Canada’s rail safety investigator says Canadian Pacific Railway Ltd. CP-T failed to act on repeated employee reports of braking problems on a steep stretch of mountain track in British Columbia, where a 2019 crash killed three train crew members.
The Transportation Safety Board, in a report on the derailment it released on Thursday, urges the federal government to toughen the rules for trains that operate on mountainous routes, and calls for improved braking systems on rail cars.
At a news conference in Calgary on Thursday, Kathy Fox, chair of the TSB, said investigators found CP train crews had on several previous occasions alerted CP management to problems with speed control when descending the set of tracks, known as Field Hill, in cold weather.
“There were recurring reports on poor braking performance descending Field Hill over a number of years,” Ms. Fox told reporters. The safety reports to CP “were being closed without any effective action being taken after the event.”
“It was a known issue, but there wasn’t sufficient action taken,” Ms. Fox said.
The 112-car grain train, known as CP Train 301, sped out of control and derailed on Feb. 4, 2019. Engineer Andrew Dockrell, conductor Dylan Paradis and trainee Daniel Waldenberger-Bulmer died in the crash.
Mr. Dockrell had experienced braking problems on the same stretch of track the previous day, Ms. Fox told reporters. The hazard report he had intended to file with management was found in the wreckage. “He never had the opportunity to submit it,” Ms. Fox said.
The TSB does not assign blame or liability. Its investigations and reports are intended to raise awareness of safety concerns in Canada’s railway, marine, aviation and pipeline systems. Its recommendations carry no legal weight, but the government must respond to them within 90 days. Companies named by the TSB are not legally required to respond.
The TSB’s report was accompanied by three recommendations to Transport Canada: that CP be required to show its safety management system can identify and mitigate unsafe conditions, that the government establish better tests and standards for brakes on freight cars that operate on steep grades in cold weather, and that railways be required to install automatic parking brakes on freight cars.
Ms. Fox said automatic brakes have been available for 10 years and that they would replace handbrakes, which are slow and difficult to apply.
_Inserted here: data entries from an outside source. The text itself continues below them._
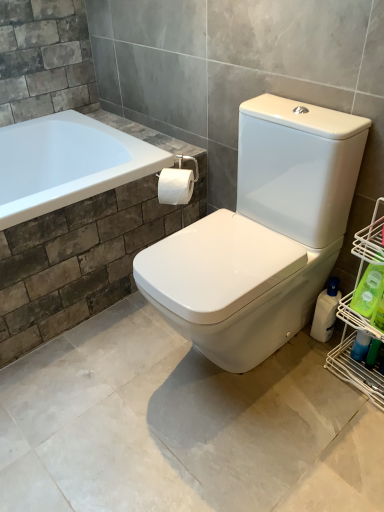 Question: Is blue glossy spray bottle at lower right, which is the second cleaning product from back to front, shorter than white matte toilet paper at center?

Choices:
 (A) yes
 (B) no

Answer: (B)

Question: From a real-world perspective, is blue glossy spray bottle at lower right, the second cleaning product in the front-to-back sequence, over white matte toilet paper at center?

Choices:
 (A) no
 (B) yes

Answer: (A)

Question: Is blue glossy spray bottle at lower right, which is the second cleaning product from back to front, touching white matte toilet paper at center?

Choices:
 (A) no
 (B) yes

Answer: (A)

Question: Does blue glossy spray bottle at lower right, the second cleaning product in the front-to-back sequence, lie in front of white matte toilet paper at center?

Choices:
 (A) yes
 (B) no

Answer: (A)

Question: Is blue glossy spray bottle at lower right, which is the second cleaning product from back to front, at the left side of white matte toilet paper at center?

Choices:
 (A) yes
 (B) no

Answer: (B)

Question: From their relative heights in the image, would you say green plastic bottle at lower right, which is counted as the third cleaning product, starting from the back, is taller or shorter than white matte toilet paper at center?

Choices:
 (A) short
 (B) tall

Answer: (B)

Question: From the image's perspective, is green plastic bottle at lower right, acting as the first cleaning product starting from the front, positioned above or below white matte toilet paper at center?

Choices:
 (A) above
 (B) below

Answer: (B)

Question: Based on their positions, is green plastic bottle at lower right, acting as the first cleaning product starting from the front, located to the left or right of white matte toilet paper at center?

Choices:
 (A) right
 (B) left

Answer: (A)

Question: Considering the positions of green plastic bottle at lower right, acting as the first cleaning product starting from the front, and white matte toilet paper at center in the image, is green plastic bottle at lower right, acting as the first cleaning product starting from the front, wider or thinner than white matte toilet paper at center?

Choices:
 (A) thin
 (B) wide

Answer: (A)

Question: Is point (167, 187) closer or farther from the camera than point (367, 271)?

Choices:
 (A) closer
 (B) farther

Answer: (B)

Question: In the image, is white matte toilet paper at center positioned in front of or behind green plastic bottle at lower right, acting as the first cleaning product starting from the front?

Choices:
 (A) behind
 (B) front

Answer: (A)

Question: Is white matte toilet paper at center inside or outside of green plastic bottle at lower right, which is counted as the third cleaning product, starting from the back?

Choices:
 (A) inside
 (B) outside

Answer: (B)

Question: Would you say white matte toilet paper at center is to the left or to the right of green plastic bottle at lower right, which is counted as the third cleaning product, starting from the back, in the picture?

Choices:
 (A) left
 (B) right

Answer: (A)

Question: In terms of width, does green plastic bottle at lower right, acting as the first cleaning product starting from the front, look wider or thinner when compared to blue glossy spray bottle at lower right, the second cleaning product in the front-to-back sequence?

Choices:
 (A) wide
 (B) thin

Answer: (A)

Question: From the image's perspective, relative to blue glossy spray bottle at lower right, which is the second cleaning product from back to front, is green plastic bottle at lower right, acting as the first cleaning product starting from the front, above or below?

Choices:
 (A) below
 (B) above

Answer: (B) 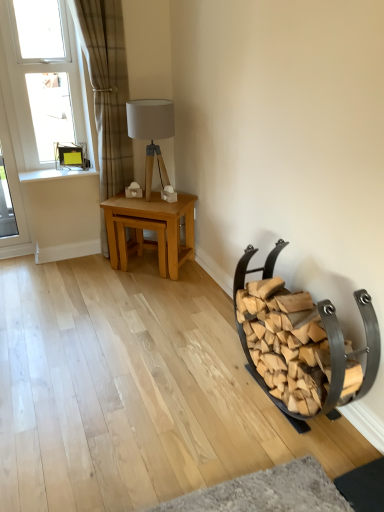 Locate an element on the screen. The image size is (384, 512). unoccupied area in front of light oak table at center is located at coordinates (153, 295). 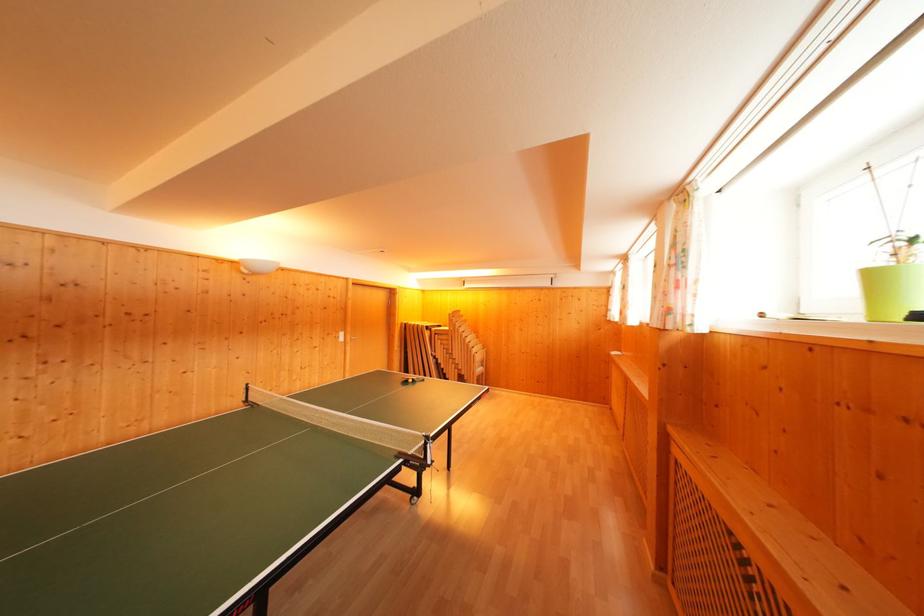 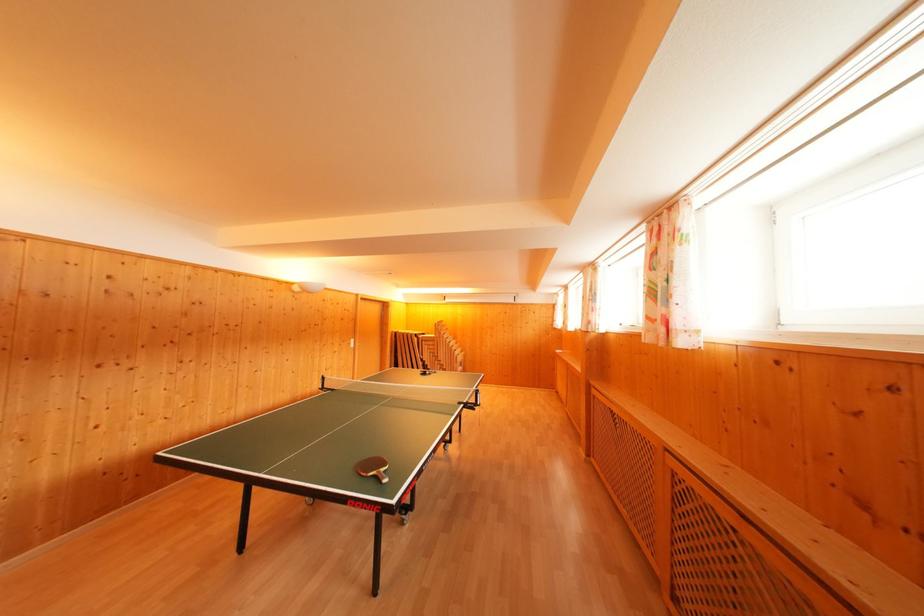 Find the pixel in the second image that matches (460,360) in the first image.

(445, 362) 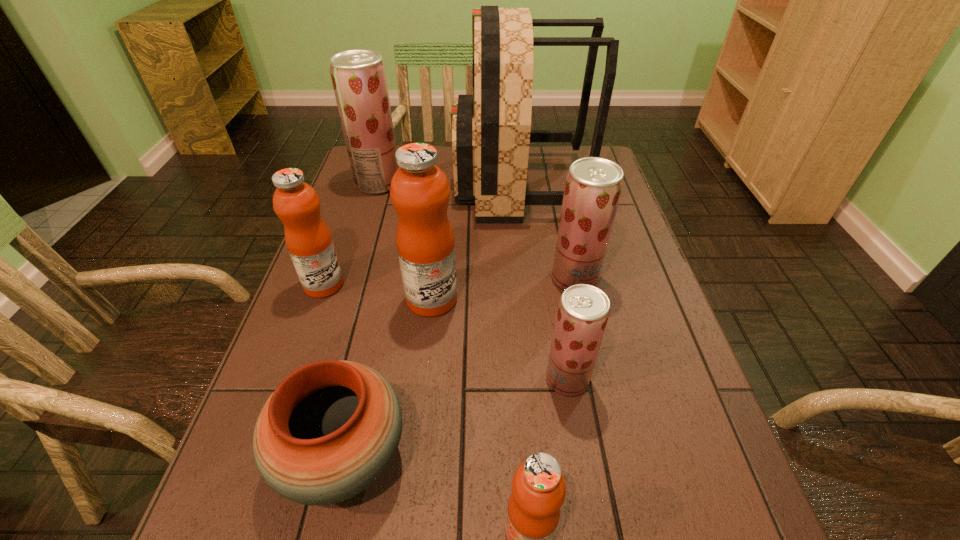 I want to click on backpack located in the far edge section of the desktop, so click(491, 130).

The image size is (960, 540). I want to click on fruit juice that is at the far edge, so click(358, 76).

You are a GUI agent. You are given a task and a screenshot of the screen. Output one action in this format:
    pyautogui.click(x=<x>, y=<y>)
    Task: Click on the pottery that is positioned at the left edge
    The height and width of the screenshot is (540, 960).
    Given the screenshot: What is the action you would take?
    pyautogui.click(x=331, y=428)

Image resolution: width=960 pixels, height=540 pixels. What are the coordinates of `backpack located at the right edge` in the screenshot? It's located at (491, 130).

Find the location of a particular element. fruit juice that is at the right edge is located at coordinates (593, 186).

Image resolution: width=960 pixels, height=540 pixels. I want to click on object situated at the far left corner, so click(x=358, y=76).

You are a GUI agent. You are given a task and a screenshot of the screen. Output one action in this format:
    pyautogui.click(x=<x>, y=<y>)
    Task: Click on the object that is at the far right corner
    Image resolution: width=960 pixels, height=540 pixels.
    Given the screenshot: What is the action you would take?
    pyautogui.click(x=491, y=130)

I want to click on free location at the left edge of the desktop, so click(371, 259).

At what (x,y) coordinates should I click in order to perform the action: click on vacant region at the far right corner of the desktop. Please return your answer as a coordinate pair (x, y). The width and height of the screenshot is (960, 540). Looking at the image, I should click on (554, 146).

Image resolution: width=960 pixels, height=540 pixels. In the image, there is a desktop. Find the location of `vacant space at the near right corner`. vacant space at the near right corner is located at coordinates (680, 538). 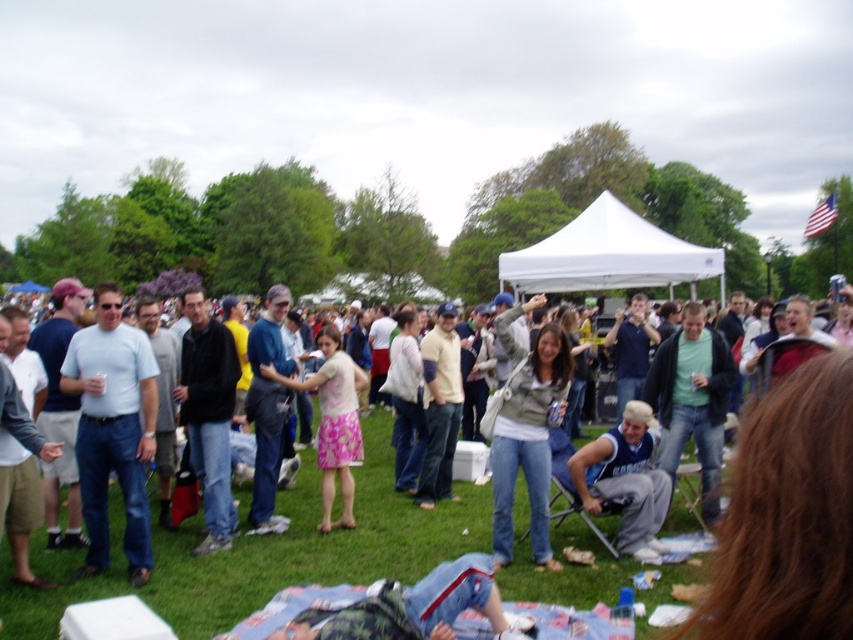 Can you confirm if denim jacket at center is positioned above light brown denim jeans at center?

Actually, denim jacket at center is below light brown denim jeans at center.

Describe the element at coordinates (527, 432) in the screenshot. I see `denim jacket at center` at that location.

I want to click on denim jacket at center, so click(527, 432).

Which is behind, point (590, 212) or point (643, 384)?

Positioned behind is point (590, 212).

Between white fabric canopy at center and green matte shirt at center, which one has more height?

white fabric canopy at center

Which is behind, point (576, 216) or point (717, 394)?

Point (576, 216)

Where is `white fabric canopy at center`? Image resolution: width=853 pixels, height=640 pixels. white fabric canopy at center is located at coordinates (608, 256).

How distant is green grass at center from matte light blue shirt at center?

green grass at center and matte light blue shirt at center are 2.21 meters apart.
But she said she was not aware of another country or company that had adopted automatic brakes.
Transport Canada spokesperson Sau Sau Liu said the government is reviewing the recommendations and that it “plans to build on several important safety measures that the department has already put in place immediately following the derailment.”
CP issued a statement in which it accused the TSB of misrepresenting the facts of the crash.
“CP’s safety hazard reporting procedure was effective, both in form and in execution. There were no systemic hazards that were not appropriately addressed, including Field Hill train braking performance, by CP’s safety management system,” the statement said. “This is a tragedy that will never be forgotten and one which has strengthened CP’s unwavering commitment to safety across its entire operation.”
In 2020, the RCMP opened a criminal investigation into the crash.
The TSB’s investigators have said no handbrakes were set on the train. Instead it was being held in place by air brakes, which are known to be leaky and unreliable in cold and snowy conditions.
Shorty after the derailment, Transport Canada ordered that handbrakes be applied to trains during emergency stops on grades steeper than 1.8 per cent.
Insufficient braking power was a contributor to the 2013 disaster in Lac-Megantic, Que., where an unattended, runaway oil train crashed and set part of the town ablaze, killing 47 people.
Field Hill is part of CP’s main line, which connects Calgary with Vancouver. It is a famously difficult route for train crews, with sharp curves and steep descents.
About three hours before the crash, the train had made an emergency stop, because of braking problems, east of a twisting section of track known as the Spiral Tunnels. Mr. Dockrell and his crew boarded to begin their shifts shortly after midnight, when the train began to roll away on its own. Within three minutes, the train reached 85 kilometres an hour and derailed on a steep curve. It plunged into the Kicking Horse River, more than 60 metres below.
“The train started to move and it started to accelerate quickly,” said Dan Holbrook, the TSB’s manager of western rail operations. “This all came upon them very quickly.”
As the train descended, Mr. Dockrell got on the radio to alert employees at a station at the bottom of the hill. He told them to evacuate the building and bunkhouse. His plan was to let the train slow itself down on the curve, but its speed was too great.
“They were certainly aware of what was going on,” Ms. Fox said. “They were hoping the train would stall out in the tunnel.”